Kastner came across familial Mediterranean fever in a patient with recurrent arthritis and high fevers that he treated as a rheumatology fellow, just months after his first job at NIH in Bethesda, Maryland, in 1985. This casual diagnosis put him on a 12 years to find the gene – or genes – responsible for the disease.

“Familial Mediterranean fever was known to be a genetic disease. It was known to be inherited recessively, but no one knew what the gene was, not even the chromosome,” he said.

He traveled to Israel, where he collected blood samples from 50 families with familial Mediterranean fever.

It took Kastner seven years to locate the mutation on chromosome 16. It took another five years – in 1997 – for Kastner and his team to find the mutated gene itself – a misprint in a genetic code made up of 3 billion letters.

After that discovery, he stayed at NIH, where he studied undiagnosed patients with similar symptoms. It identified 16 autoinflammatory genetic diseases and found effective treatments for at least 12 of them, establishing a new field of medicine.

Now that the complete human genome has been mapped, the process of detecting the genetic root of such disorders is faster, and more patients with these rare and unexplained diseases are being helped as a result of Kastner’s work.

Every night

There are few images in science more iconic than the double helix structure of DNA, discovered in 1953 by James Watson and Francis Crick, two years after Kastner’s birth. When he was in seventh grade, he once created a version of the twisted ladder shape using jelly beans and pipe cleaners for a science fair.

His work to identify the gene that caused familial Mediterranean fever had its own element of competition. In the summer of 1997, to beat a rival team led by French researchers, Kastner took a last-minute flight from Bethesda, Maryland, where the NIH is based, to Boston to send his manuscript detailing the genetic mutation that caused the familial Mediterranean fever by hand for the Cell newspaper on a Friday afternoon

Those were the days before articles could be sent with the click of a mouse. He hoped to publish his work first. Ultimately, the two teams published their articles simultaneously in different journals – both fortunately reaching the same discovery.

“I love that kind of thing,” he said. “We still have races to the end and nothing like a good week of whole nights.”

Kastner had found that the gene involved in familial Mediterranean fever produces a protein called pyrine. This usually helps to activate our innate immune system – our first line of defense to fight bacteria and viruses.

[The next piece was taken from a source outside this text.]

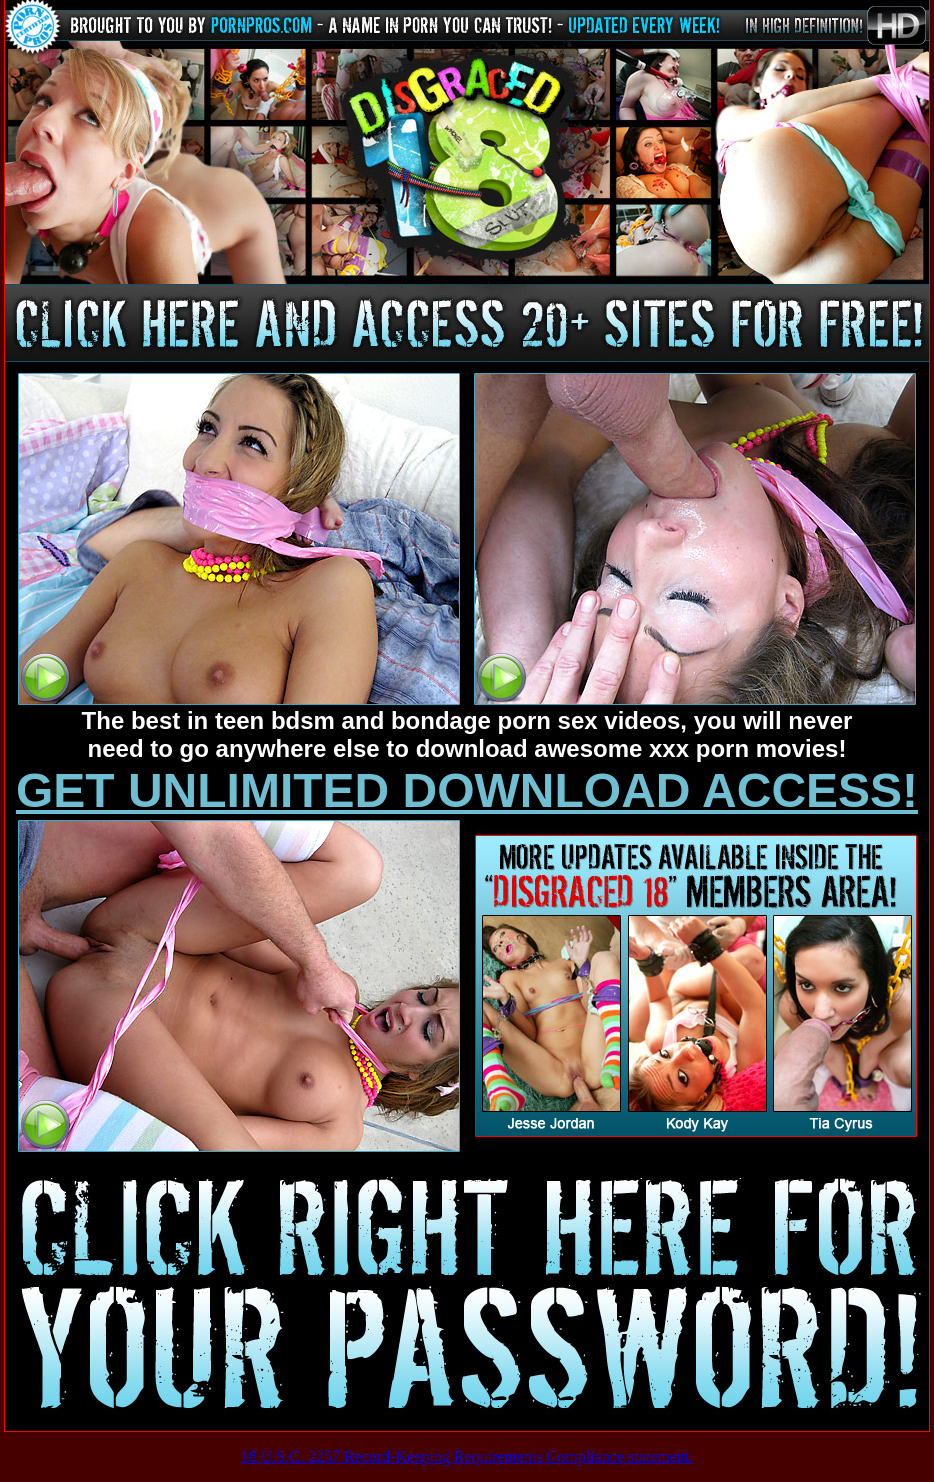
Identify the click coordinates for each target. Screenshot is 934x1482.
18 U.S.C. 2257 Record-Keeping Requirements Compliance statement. (467, 1456)
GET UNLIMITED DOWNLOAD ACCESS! (467, 790)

In this case, however, the pyrine made the innate immune system hyperactive, resulting in fever, pain and inflammation in the joints. He went on to study patients with similar and more devastating symptoms – identifying TRAPS and many other rare diseases.

Transforming lives

What motivated Kastner for five decades is how his work decoding the genetics of inflammation can inform new treatments and ultimately transform patients’ lives.

“There is nothing more fulfilling in life and nothing more satisfying scientifically,” he said. He plans to leave his position as scientific director at NIH in the coming months and then focus his efforts on his clinic, where he has more than 3,000 patients enrolled and “find even more disease genes, understand how they work and develop new treatments. “

“Of course, you never know how long it will last, but I love doing it and I will continue as long as I can.”

In more recent work started in 2014, Kastner identified and pioneered the treatment of a severely debilitating genetic disorder known as DADA2, short for deficiency of the enzyme ADA2 (adenosine deaminase 2), which can cause recurrent fevers and strokes since childhood. His research radically improved the life of Dr. Chip Chambers’ daughter.

“She is now in college and the improvement in her quality of life has been dramatic.”

Likewise, TRAPS survivor Marklund suffered for years before her diagnosis at 38. Her nephews, both with TRAPS, but who received medication at an early age, do not feel the effects of the disease, she told the Royal Swedish Academy Of Sciences.

“Many times I doubted that anyone would ever find out what I was suffering from. So now it is fantastic to hear what it was, to understand the cause of the disease and to know that there are remedies that help.”